** Opening Records provided block **

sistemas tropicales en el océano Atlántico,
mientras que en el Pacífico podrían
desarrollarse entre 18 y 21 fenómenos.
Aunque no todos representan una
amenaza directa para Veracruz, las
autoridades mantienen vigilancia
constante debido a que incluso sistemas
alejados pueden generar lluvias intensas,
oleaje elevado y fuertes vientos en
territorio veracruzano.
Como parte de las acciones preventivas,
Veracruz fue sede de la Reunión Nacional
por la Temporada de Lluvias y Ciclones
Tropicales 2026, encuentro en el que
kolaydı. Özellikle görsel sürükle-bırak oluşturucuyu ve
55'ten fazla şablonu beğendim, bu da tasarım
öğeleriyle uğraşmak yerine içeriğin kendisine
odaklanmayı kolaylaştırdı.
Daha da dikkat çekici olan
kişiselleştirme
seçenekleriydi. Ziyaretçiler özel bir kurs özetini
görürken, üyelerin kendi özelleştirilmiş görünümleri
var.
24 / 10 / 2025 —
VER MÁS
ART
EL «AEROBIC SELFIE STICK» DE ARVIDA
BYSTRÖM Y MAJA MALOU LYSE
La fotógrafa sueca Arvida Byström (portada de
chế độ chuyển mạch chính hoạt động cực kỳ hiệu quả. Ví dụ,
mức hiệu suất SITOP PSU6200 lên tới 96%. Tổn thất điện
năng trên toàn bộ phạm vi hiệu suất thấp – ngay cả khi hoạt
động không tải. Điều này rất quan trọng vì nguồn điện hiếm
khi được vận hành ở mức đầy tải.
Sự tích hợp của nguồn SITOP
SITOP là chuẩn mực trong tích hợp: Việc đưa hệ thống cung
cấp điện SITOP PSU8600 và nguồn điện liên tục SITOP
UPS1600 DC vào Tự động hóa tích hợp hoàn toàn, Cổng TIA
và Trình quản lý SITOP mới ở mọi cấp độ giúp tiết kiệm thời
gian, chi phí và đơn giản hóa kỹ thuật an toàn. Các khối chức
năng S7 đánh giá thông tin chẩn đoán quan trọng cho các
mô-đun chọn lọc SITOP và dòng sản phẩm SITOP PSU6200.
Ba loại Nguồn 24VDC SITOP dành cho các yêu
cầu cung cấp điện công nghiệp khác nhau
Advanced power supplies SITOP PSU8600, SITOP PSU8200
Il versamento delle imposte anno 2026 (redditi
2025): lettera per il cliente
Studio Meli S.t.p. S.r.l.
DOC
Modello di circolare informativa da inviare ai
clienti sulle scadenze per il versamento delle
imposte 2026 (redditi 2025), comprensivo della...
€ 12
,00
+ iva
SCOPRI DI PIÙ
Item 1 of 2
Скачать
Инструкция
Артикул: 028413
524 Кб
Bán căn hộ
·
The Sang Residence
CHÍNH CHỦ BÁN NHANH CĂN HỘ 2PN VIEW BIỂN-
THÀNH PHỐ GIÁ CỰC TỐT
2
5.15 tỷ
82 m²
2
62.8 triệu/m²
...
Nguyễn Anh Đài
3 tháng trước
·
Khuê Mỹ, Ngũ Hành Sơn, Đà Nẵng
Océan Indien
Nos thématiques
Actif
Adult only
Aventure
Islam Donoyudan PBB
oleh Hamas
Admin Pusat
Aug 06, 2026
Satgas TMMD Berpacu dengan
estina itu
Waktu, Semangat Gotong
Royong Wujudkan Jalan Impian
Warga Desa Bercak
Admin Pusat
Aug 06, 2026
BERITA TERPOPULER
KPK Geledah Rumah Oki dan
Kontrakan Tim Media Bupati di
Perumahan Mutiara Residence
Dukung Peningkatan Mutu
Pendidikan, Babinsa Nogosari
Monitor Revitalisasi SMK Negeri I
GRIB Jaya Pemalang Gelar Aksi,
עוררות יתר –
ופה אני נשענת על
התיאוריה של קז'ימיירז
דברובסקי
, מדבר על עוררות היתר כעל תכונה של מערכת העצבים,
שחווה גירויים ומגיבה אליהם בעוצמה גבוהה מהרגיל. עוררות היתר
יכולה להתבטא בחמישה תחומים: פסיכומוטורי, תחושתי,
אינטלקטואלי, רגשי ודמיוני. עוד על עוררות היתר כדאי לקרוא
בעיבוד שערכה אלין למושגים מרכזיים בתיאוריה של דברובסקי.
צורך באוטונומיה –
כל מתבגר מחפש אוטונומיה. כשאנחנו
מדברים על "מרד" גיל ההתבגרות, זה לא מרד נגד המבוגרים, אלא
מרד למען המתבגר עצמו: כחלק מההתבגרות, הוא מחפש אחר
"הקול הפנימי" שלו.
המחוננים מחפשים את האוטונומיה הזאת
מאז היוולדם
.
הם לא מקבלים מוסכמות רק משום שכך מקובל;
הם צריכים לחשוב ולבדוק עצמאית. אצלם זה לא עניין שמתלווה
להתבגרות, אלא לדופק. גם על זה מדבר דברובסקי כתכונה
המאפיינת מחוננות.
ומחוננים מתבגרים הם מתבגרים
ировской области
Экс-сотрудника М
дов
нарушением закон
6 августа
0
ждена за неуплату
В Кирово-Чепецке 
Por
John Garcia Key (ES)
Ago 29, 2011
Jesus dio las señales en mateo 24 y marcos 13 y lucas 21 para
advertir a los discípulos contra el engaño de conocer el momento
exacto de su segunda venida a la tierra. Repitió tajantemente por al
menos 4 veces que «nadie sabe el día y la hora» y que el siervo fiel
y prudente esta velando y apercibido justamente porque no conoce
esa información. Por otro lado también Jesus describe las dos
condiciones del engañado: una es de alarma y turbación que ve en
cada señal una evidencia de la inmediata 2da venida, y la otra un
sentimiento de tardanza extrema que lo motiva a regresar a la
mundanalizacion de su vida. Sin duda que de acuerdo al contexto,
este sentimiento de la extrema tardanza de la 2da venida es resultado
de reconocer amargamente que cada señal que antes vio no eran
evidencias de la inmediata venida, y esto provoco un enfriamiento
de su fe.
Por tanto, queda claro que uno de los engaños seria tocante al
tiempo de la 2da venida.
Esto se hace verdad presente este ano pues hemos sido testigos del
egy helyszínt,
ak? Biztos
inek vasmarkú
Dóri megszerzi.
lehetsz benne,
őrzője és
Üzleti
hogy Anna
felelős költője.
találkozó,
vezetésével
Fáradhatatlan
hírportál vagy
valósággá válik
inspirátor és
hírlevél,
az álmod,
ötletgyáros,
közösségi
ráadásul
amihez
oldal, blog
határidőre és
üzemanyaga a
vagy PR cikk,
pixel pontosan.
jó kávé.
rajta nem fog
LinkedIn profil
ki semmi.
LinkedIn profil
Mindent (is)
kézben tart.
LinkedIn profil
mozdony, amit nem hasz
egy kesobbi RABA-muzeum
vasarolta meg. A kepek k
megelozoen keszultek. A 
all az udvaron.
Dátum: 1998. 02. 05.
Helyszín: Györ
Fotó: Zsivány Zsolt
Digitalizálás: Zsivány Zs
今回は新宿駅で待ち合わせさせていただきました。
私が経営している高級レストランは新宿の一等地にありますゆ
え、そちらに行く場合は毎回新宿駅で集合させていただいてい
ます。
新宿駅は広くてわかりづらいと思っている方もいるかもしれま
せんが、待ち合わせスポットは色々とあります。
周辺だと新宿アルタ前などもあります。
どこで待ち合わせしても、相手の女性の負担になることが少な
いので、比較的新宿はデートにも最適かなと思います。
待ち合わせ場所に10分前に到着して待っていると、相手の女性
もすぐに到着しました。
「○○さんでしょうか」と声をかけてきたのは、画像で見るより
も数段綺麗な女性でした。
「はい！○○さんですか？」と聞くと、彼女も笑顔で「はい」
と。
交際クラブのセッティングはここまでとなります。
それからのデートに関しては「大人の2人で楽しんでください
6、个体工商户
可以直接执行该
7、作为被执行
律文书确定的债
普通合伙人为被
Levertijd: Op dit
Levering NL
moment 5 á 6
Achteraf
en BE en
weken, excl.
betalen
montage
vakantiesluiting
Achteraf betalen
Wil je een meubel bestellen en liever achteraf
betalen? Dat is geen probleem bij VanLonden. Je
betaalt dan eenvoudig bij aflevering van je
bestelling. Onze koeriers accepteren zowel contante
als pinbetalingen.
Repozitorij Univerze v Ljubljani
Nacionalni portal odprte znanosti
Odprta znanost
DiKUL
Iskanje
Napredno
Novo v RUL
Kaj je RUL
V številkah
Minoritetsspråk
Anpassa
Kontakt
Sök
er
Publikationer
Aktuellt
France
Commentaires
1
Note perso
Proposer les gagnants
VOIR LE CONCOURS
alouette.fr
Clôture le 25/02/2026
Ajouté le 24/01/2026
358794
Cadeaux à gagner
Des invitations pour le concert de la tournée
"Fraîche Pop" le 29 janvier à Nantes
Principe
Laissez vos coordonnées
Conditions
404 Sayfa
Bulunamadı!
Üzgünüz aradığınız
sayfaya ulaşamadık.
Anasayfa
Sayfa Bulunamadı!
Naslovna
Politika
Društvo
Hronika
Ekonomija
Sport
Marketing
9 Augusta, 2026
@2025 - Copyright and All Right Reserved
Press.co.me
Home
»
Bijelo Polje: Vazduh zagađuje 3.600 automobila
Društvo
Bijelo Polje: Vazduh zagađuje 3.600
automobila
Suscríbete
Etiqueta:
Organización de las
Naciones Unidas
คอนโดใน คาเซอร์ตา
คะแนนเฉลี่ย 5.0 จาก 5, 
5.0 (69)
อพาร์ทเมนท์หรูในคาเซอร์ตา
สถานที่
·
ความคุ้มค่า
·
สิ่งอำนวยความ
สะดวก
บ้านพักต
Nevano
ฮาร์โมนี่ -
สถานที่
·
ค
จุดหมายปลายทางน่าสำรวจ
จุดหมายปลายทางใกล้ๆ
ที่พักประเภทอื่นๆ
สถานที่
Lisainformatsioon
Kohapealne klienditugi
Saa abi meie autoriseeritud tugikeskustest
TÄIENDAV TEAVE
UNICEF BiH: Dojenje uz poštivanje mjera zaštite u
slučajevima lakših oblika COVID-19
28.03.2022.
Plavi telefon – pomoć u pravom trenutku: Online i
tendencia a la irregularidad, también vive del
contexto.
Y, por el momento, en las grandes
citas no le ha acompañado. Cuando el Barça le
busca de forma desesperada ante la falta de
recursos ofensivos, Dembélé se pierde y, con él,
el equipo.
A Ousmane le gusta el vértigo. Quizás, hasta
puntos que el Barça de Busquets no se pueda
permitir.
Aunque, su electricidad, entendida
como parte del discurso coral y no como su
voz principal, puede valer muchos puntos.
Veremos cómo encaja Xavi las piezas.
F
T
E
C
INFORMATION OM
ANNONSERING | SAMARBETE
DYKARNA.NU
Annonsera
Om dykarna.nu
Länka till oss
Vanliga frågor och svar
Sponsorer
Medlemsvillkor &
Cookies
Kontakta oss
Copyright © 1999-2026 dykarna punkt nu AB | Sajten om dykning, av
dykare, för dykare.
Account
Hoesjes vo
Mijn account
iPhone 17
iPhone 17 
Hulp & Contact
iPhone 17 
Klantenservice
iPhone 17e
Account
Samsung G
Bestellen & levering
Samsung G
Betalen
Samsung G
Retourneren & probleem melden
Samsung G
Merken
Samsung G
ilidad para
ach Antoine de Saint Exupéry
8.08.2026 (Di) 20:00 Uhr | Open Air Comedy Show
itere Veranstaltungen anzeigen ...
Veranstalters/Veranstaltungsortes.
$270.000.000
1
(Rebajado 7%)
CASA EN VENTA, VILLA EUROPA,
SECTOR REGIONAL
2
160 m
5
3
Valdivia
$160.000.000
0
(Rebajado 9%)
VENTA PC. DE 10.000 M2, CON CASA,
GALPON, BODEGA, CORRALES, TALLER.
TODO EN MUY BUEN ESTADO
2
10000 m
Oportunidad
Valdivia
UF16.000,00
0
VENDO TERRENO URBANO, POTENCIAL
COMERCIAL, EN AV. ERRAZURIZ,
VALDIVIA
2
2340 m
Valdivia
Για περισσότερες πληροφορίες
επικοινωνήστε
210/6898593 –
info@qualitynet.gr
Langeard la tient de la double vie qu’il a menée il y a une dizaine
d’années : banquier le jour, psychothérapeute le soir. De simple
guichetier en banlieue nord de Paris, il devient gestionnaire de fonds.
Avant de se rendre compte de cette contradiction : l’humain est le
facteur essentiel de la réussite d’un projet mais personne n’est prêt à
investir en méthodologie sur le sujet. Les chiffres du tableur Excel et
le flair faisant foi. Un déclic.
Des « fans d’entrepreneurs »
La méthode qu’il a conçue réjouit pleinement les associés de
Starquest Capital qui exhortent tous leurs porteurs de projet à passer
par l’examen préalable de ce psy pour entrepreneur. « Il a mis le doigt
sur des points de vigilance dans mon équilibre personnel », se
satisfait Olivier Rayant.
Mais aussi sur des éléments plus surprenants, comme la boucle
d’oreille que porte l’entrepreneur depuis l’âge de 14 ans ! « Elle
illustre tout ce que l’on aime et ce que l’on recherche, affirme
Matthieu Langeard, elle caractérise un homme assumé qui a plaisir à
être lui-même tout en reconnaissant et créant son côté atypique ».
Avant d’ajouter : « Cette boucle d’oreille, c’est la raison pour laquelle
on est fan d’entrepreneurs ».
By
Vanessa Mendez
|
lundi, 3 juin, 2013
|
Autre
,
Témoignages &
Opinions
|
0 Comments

** Closing Records provided block **

Copy out each line of the material above, word for word, from the first down to the line containing "SCOPRI DI PIÙ". Add nothing.

sistemas tropicales en el océano Atlántico,
mientras que en el Pacífico podrían
desarrollarse entre 18 y 21 fenómenos.
Aunque no todos representan una
amenaza directa para Veracruz, las
autoridades mantienen vigilancia
constante debido a que incluso sistemas
alejados pueden generar lluvias intensas,
oleaje elevado y fuertes vientos en
territorio veracruzano.
Como parte de las acciones preventivas,
Veracruz fue sede de la Reunión Nacional
por la Temporada de Lluvias y Ciclones
Tropicales 2026, encuentro en el que
kolaydı. Özellikle görsel sürükle-bırak oluşturucuyu ve
55'ten fazla şablonu beğendim, bu da tasarım
öğeleriyle uğraşmak yerine içeriğin kendisine
odaklanmayı kolaylaştırdı.
Daha da dikkat çekici olan
kişiselleştirme
seçenekleriydi. Ziyaretçiler özel bir kurs özetini
görürken, üyelerin kendi özelleştirilmiş görünümleri
var.
24 / 10 / 2025 —
VER MÁS
ART
EL «AEROBIC SELFIE STICK» DE ARVIDA
BYSTRÖM Y MAJA MALOU LYSE
La fotógrafa sueca Arvida Byström (portada de
chế độ chuyển mạch chính hoạt động cực kỳ hiệu quả. Ví dụ,
mức hiệu suất SITOP PSU6200 lên tới 96%. Tổn thất điện
năng trên toàn bộ phạm vi hiệu suất thấp – ngay cả khi hoạt
động không tải. Điều này rất quan trọng vì nguồn điện hiếm
khi được vận hành ở mức đầy tải.
Sự tích hợp của nguồn SITOP
SITOP là chuẩn mực trong tích hợp: Việc đưa hệ thống cung
cấp điện SITOP PSU8600 và nguồn điện liên tục SITOP
UPS1600 DC vào Tự động hóa tích hợp hoàn toàn, Cổng TIA
và Trình quản lý SITOP mới ở mọi cấp độ giúp tiết kiệm thời
gian, chi phí và đơn giản hóa kỹ thuật an toàn. Các khối chức
năng S7 đánh giá thông tin chẩn đoán quan trọng cho các
mô-đun chọn lọc SITOP và dòng sản phẩm SITOP PSU6200.
Ba loại Nguồn 24VDC SITOP dành cho các yêu
cầu cung cấp điện công nghiệp khác nhau
Advanced power supplies SITOP PSU8600, SITOP PSU8200
Il versamento delle imposte anno 2026 (redditi
2025): lettera per il cliente
Studio Meli S.t.p. S.r.l.
DOC
Modello di circolare informativa da inviare ai
clienti sulle scadenze per il versamento delle
imposte 2026 (redditi 2025), comprensivo della...
€ 12
,00
+ iva
SCOPRI DI PIÙ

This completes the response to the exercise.